Verfasst von Eva Buhrfeind |

René Myrha gibt in der Galerie Rössli in Balsthal Einblick in sein vielseitiges Schaffen. Seine Werke sind Bildräume, die an die Dramaturgie raffinierter Bühnenkulissen erinnern: Sein magisches Requisitenrepertoire agiert als kosmisches Weltentheater.

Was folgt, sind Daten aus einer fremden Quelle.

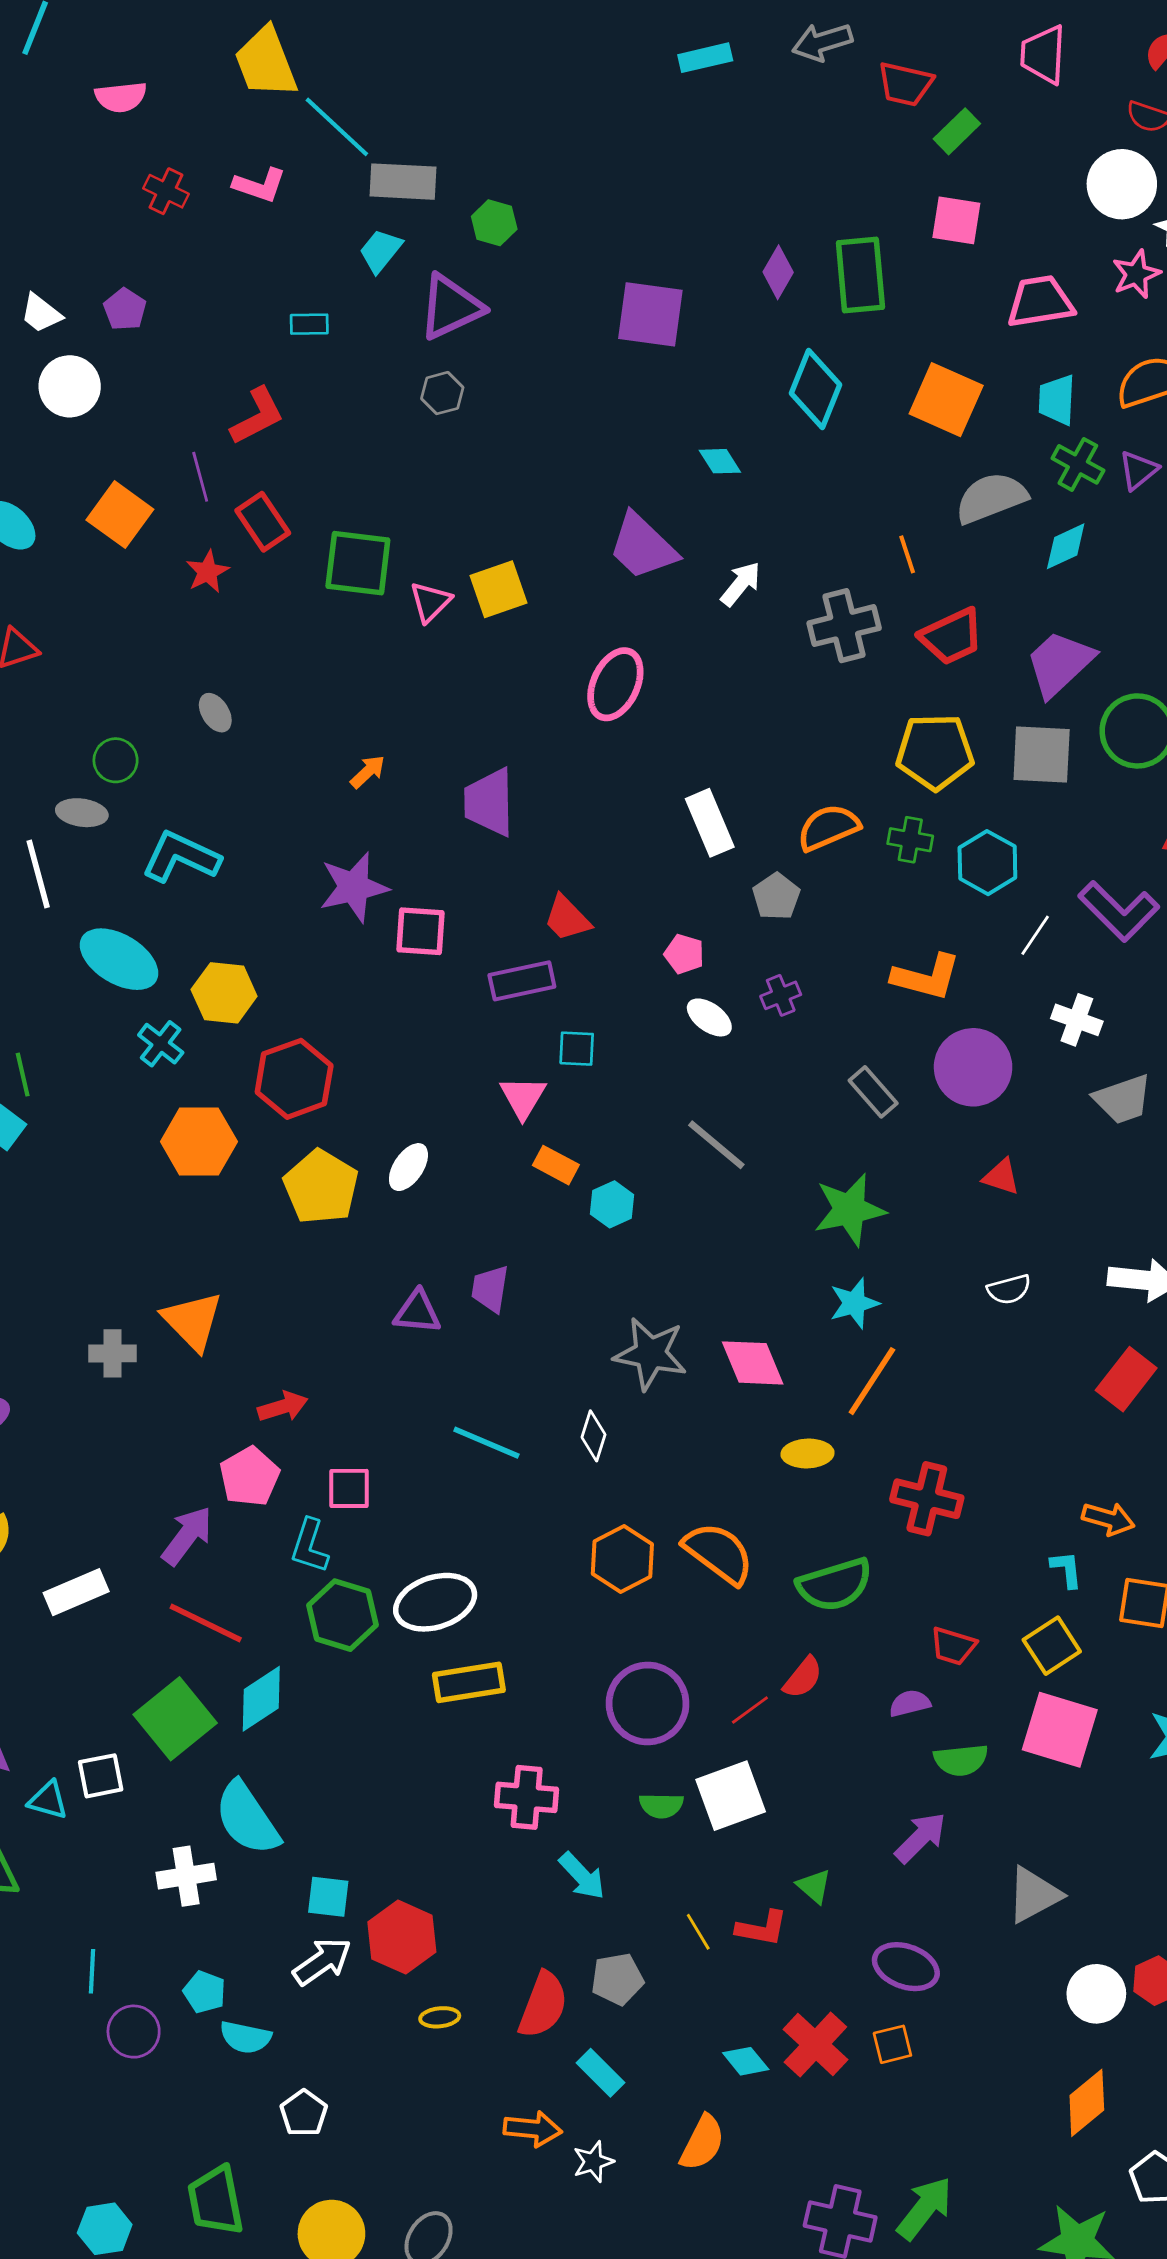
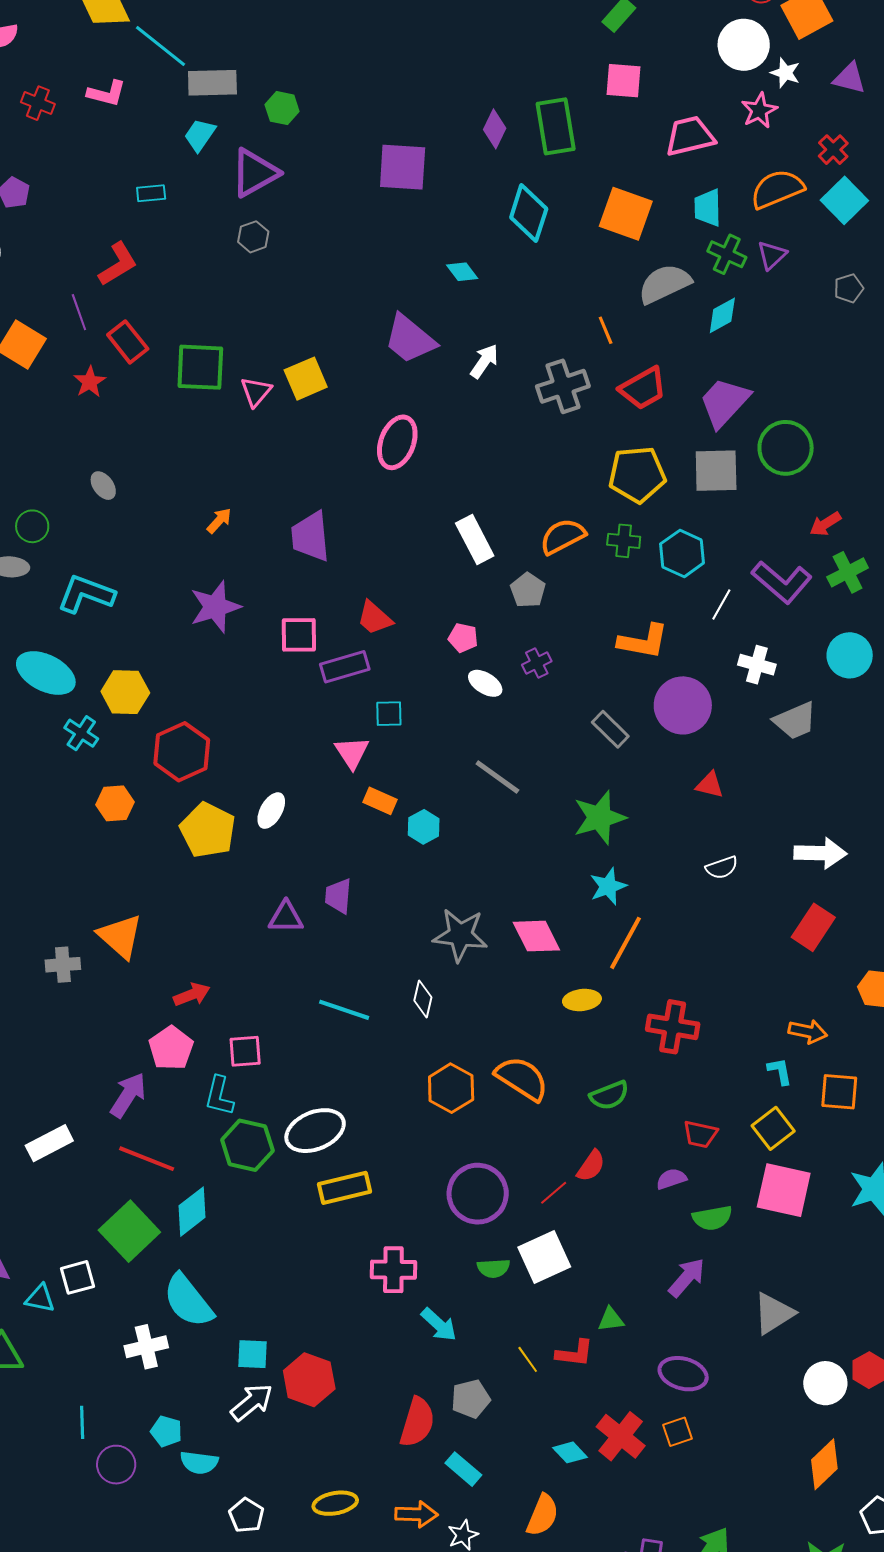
pink square: (420, 931) -> (299, 635), moved
orange hexagon: (199, 1142) -> (115, 803), size x0.7
green semicircle: (835, 1585) -> (609, 1095), size x0.7
green triangle: (814, 1886) -> (611, 1319), turned -44
yellow ellipse: (440, 2017) -> (335, 1503), moved, size x1.5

Ein dunkelgrauer Gang, ein sich entfernender Fluchtweg, der von der Bühnenwand ins tiefe Feuerlodern führt und durch den eine immer kleiner werdende Gestalt ins surreal anmutende Licht flieht, während links seltsame, grau gewandete Gestalten aus einer Türe geflogen kommen, und, wie es scheint, aus der gleichen Feuersglut. Ein mysteriöser Kreislauf des Lebens auf einer Bühne, die ins Graudüstere getaucht ist, merkwürdige Gestalten tummeln sich im freien Raum, ein Hund kommt durch ein Fenster gesprungen. Die Figuren tragen eine venezianisch anmutende Maske, das Publikum am vorderen Rand hingegen verschwimmt ins Vage. In der Galerie Rössli – wie im Kunstmuseum Thun – treten wir in eine Welt rätselhafter Fiktionen, wir Betrachtende müssen uns nur einlesen. Denn es sind gar seltsame Geschichten, die uns der 1939 in Delémont JU geborene René Myrha präsentiert. Figuren spielen eine relevante Rolle, Licht, der Raum, das Räumliche auch in der Natur, ihre wandelbaren Beziehungen zueinander, zur jeweiligen Geschichte, zum Mysterium, das dahinter wirkt, stets aus der Realität geboren. Ja, René Myrha macht es uns anfänglich nicht einfach mit seinen narrativ inszenierten Phantasien und Phantasmen, seiner unerschöpflichen Kreativität. Sie spielen auf verschiedenen Levels, deren verschachtelnden Grenzen, den inneren Kern, der Künstler raffiniert aufbricht oder überschreitet.
Bewusstes und Unbewusstes wirken zusammen, erzählen visionär und surreal von wahren Begebenheiten, arbeiten mit Mitteln des Trompe-l’œil, des Fiktiven, mit grafisch-plakativer Raffinesse, mit monochromer Flächigkeit und schablonenartigen, farbleuchtenden Figurationen, eingebettet in die subtile Spannung von Ruhe und Bewegung.

Wunderliches Universum
René Myrhas Bilder sind Bildräume, die an die Dramaturgie raffinierter Bühnenkulissen erinnern, sein seltsames Ensemble und das magische Requisitenrepertoire agieren als kosmisches Weltentheater, als einzigartiges, manchmal wunderliches Universum, das doch so allgemeingültig ist: Maskeraden, Spiegelbilder, offene Türen und Fenster, vieldeutiger Lichteinfall und magische Spannungsmomente als ambige Allegorien unseres Seins. Denn, ob Acryl auf Leinwand, Papier, als plastisches Relief, ob farbig belebt oder schwarzweiss reduziert, seine Arbeiten sind – wie im Theater – erfundene Welten aus der erlebten, erfahrenen, reflektierten Realität transformiert. Hier zeigt sich auch Myrhas Erfahrung als Bühnenbildner, wenn er die zweidimensionale Bühne als dreidimensionale Szene «Scène du monde» in den Raum erweitert. Während die schwarzweissen,  scherenschnittartigen Inhalte an unergründliche Schattenspiele erinnern, die Figuren zeigen sich wie alle anderen Marionetten gleich.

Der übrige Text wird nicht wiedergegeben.